Lo spauracchio del contributo di solidarietà – La novità più amara arriva con il decreto sul riordino dei contratti, attualmente all’esame delle commissioni Lavoro di Camera e Senato. Il testo, infatti, prevede che nel caso si verifichino “effetti finanziari negativi” rispetto ai calcoli della Ragioneria generale dello Stato, il ministero dell’Economia varerà un decreto per introdurre “un contributo aggiuntivo di solidarietà a favore delle gestioni previdenziali a carico dei datori di lavoro del settore privato e dei lavoratori autonomi”.
In parole povere: se le coperture non dovessero essere sufficienti a coprire gli sgravi triennali sulle assunzioni a tempo indeterminato, a finanziare il tutto dovranno essere datori di lavoro e lavoratori autonomi (fra i quali, tra l’altro, si trovano anche le false partite Iva).
Dopo un infuocato articolo di fondo del Sole 24 Ore e una valanga di polemiche dentro e fuori al Pd, il ministro del lavoro Giuliano Poletti ha fatto un passo indietro a nome del governo, assicurando che la clausola di salvaguardia “verrà superata prima della definitiva approvazione del provvedimento”. Il ministro ha precisato, poi, che è stata voluta dalla Ragioneria generale dello Stato e che risponde “a un principio di cautela sugli oneri che potranno derivare dal provvedimento, le cui coperture sono comunque ampiamente sufficienti”.
Insomma, “per evitare polemiche e fraintendimenti”, la clausola verrà cancellata, anche se rimane ancora da capire da dove il governo prenderà le risorse.

Mutuo per tutti? – Dopo l’approvazione di marzo dei decreti attuativi del Jobs Act, in molti avevano sostenuto che le banche non avrebbero accordato ai nuovi assunti a tempo indeterminato le condizioni favorevoli applicate ai vecchi contratti in materia di mutui e prestito.
Previsione purtroppo corretta.

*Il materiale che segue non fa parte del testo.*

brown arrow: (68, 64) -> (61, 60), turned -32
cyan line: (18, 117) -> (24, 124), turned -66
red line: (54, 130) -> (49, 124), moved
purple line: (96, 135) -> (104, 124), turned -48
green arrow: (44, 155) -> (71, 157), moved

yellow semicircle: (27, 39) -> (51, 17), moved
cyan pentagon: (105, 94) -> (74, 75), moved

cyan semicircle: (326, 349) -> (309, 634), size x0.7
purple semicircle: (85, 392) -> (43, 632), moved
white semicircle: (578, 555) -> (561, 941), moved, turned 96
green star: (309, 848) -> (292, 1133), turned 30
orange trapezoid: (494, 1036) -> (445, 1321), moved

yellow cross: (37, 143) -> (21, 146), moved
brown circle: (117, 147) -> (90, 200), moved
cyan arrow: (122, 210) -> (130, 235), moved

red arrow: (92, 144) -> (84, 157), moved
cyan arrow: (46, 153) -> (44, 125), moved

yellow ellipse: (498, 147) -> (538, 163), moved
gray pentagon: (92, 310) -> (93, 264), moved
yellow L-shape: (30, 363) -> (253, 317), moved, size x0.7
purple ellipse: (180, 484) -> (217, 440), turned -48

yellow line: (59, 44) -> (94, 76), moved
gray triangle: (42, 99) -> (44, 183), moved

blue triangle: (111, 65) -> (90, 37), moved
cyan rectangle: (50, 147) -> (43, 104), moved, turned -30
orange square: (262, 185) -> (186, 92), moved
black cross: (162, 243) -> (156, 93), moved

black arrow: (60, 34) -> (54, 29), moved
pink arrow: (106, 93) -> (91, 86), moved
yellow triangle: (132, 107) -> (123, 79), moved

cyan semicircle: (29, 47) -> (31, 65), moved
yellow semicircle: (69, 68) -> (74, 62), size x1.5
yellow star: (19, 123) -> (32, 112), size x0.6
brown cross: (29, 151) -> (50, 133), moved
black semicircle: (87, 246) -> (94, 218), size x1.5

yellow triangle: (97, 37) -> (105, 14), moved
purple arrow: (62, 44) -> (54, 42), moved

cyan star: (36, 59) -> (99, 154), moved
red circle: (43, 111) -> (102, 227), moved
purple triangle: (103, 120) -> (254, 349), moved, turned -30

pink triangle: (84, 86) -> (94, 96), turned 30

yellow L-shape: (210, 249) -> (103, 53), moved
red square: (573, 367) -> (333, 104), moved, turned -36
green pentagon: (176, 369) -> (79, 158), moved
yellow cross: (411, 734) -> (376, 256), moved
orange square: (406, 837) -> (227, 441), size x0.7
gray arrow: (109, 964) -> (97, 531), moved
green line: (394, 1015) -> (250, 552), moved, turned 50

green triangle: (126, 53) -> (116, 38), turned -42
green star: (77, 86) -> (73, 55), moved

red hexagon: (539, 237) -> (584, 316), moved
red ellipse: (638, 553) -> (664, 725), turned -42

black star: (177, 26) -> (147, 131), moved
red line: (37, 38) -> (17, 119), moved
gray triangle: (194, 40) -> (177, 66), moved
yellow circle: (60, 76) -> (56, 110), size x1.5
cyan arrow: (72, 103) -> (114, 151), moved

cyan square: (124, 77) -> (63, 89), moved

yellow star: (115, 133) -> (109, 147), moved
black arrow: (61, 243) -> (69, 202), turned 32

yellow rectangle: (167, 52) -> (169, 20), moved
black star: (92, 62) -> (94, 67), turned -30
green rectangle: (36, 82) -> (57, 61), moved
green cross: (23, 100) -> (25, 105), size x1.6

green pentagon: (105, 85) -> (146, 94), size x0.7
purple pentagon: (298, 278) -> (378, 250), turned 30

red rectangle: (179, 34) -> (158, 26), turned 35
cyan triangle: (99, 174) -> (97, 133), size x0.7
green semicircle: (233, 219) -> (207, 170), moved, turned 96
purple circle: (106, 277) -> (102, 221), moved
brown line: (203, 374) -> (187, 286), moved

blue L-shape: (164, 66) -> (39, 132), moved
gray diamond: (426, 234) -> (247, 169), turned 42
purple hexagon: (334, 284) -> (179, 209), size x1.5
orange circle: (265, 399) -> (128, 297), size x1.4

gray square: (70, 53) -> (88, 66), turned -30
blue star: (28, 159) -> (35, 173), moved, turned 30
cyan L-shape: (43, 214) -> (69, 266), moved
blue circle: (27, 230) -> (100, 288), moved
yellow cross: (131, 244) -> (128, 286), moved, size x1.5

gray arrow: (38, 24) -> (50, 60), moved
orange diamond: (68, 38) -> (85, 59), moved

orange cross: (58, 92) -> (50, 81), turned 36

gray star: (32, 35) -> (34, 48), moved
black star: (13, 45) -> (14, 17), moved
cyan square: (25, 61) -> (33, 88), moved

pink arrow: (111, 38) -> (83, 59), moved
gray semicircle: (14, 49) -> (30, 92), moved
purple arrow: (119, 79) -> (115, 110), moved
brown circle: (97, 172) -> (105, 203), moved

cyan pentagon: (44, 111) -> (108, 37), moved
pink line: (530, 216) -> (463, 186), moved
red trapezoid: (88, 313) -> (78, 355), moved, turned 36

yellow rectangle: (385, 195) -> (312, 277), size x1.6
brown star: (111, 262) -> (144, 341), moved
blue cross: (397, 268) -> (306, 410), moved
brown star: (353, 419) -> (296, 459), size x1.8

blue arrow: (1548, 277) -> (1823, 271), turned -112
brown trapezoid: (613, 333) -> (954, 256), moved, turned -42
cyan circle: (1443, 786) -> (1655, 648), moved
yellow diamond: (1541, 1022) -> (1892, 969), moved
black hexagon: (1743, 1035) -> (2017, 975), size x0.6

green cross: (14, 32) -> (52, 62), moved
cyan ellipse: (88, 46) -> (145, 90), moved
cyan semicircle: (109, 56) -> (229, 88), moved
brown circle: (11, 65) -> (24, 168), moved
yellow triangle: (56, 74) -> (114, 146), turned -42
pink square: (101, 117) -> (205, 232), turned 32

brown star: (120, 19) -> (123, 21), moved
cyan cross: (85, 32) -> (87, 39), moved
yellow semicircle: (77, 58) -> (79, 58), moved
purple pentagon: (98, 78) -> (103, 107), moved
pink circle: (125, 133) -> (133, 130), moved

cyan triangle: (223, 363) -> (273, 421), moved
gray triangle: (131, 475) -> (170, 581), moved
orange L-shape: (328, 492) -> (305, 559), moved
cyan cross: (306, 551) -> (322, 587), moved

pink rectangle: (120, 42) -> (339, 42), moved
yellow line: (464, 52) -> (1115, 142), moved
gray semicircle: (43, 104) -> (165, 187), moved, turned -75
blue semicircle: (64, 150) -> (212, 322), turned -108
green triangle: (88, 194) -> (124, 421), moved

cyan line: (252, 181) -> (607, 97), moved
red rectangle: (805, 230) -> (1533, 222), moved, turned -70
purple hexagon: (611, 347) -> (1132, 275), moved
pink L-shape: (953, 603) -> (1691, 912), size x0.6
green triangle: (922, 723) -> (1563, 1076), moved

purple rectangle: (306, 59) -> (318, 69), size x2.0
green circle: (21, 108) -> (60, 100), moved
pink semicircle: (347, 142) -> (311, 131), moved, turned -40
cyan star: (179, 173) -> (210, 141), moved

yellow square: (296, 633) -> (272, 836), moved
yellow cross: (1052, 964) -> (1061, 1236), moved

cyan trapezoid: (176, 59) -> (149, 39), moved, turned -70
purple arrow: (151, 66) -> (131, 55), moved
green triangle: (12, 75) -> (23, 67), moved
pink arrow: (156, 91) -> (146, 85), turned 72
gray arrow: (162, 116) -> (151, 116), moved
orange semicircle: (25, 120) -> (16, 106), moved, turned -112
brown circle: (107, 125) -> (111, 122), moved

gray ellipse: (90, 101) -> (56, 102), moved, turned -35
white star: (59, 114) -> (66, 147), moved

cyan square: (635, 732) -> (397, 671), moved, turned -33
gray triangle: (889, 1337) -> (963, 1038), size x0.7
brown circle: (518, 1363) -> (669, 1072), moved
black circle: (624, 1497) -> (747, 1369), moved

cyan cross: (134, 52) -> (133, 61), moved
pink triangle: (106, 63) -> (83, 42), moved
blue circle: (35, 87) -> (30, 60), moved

Almeno fino a fine marzo, quando UniCredit ha fatto sapere che adotterà i criteri di valutazione finora adottati per i lavoratori con contratto a tempo indeterminato anche ai lavoratori che godranno del nuovo contratto a tempo indeterminato a tutele crescenti. Insomma per il colosso bancario la nuova forma contrattuale è sovrapponibile alla vecchia.
Ciò significa – ha sottolineato Gabriele Piccini, Country Chairman Italy – che i nuovi assunti, superato il periodo di prova, potranno accedere a mutui e prestiti secondo i criteri normalmente in uso, che in linea con le evoluzioni del mondo del lavoro valorizzano la continuità lavorativa indipendentemente dalla tipologia di contratto e dalla dimensione aziendale”. Resta comunque da capire se la decisione di UniCredit resterà un unicum o la prima di molte altre.

I dati sell’Inps – Il 10 marzo l’Inps ha reso noti i dati dati definitivi sulle assunzioni nei primi due mesi del 2015. Secondo le stime, rispetto allo stesso periodo dello scorso anno, aumentano le assunzioni a tempo indeterminato (+20,7%), mentre diminuiscono sia quelle a termine (-7%), sia i contratti di apprendistato (-11,3%). In generale, i contratti stabili aumentano dal 37,1% al 41,6%, rispetto al primo bimestre 2014, ma se si guarda alla somma totale dei rapporti di lavoro attivati (968.883) si nota che ce ne sono solo 13 in più rispetto allo scorso anno.
L’interpretazione dei dati, come spesso accade in politica è soggettiva. E se Gigi Petteni (membro della segreteria generale Cisl) vede “primi segnali positivi“, Susanna Camusso (segretario generale Cgil) parla di numeri che “dimostrano la propaganda del governo”.
Per capire, almeno sommariamente, da che parte pende la bilancia sarà però necessario conoscere quanti sono i contratti cessati nello stesso periodo.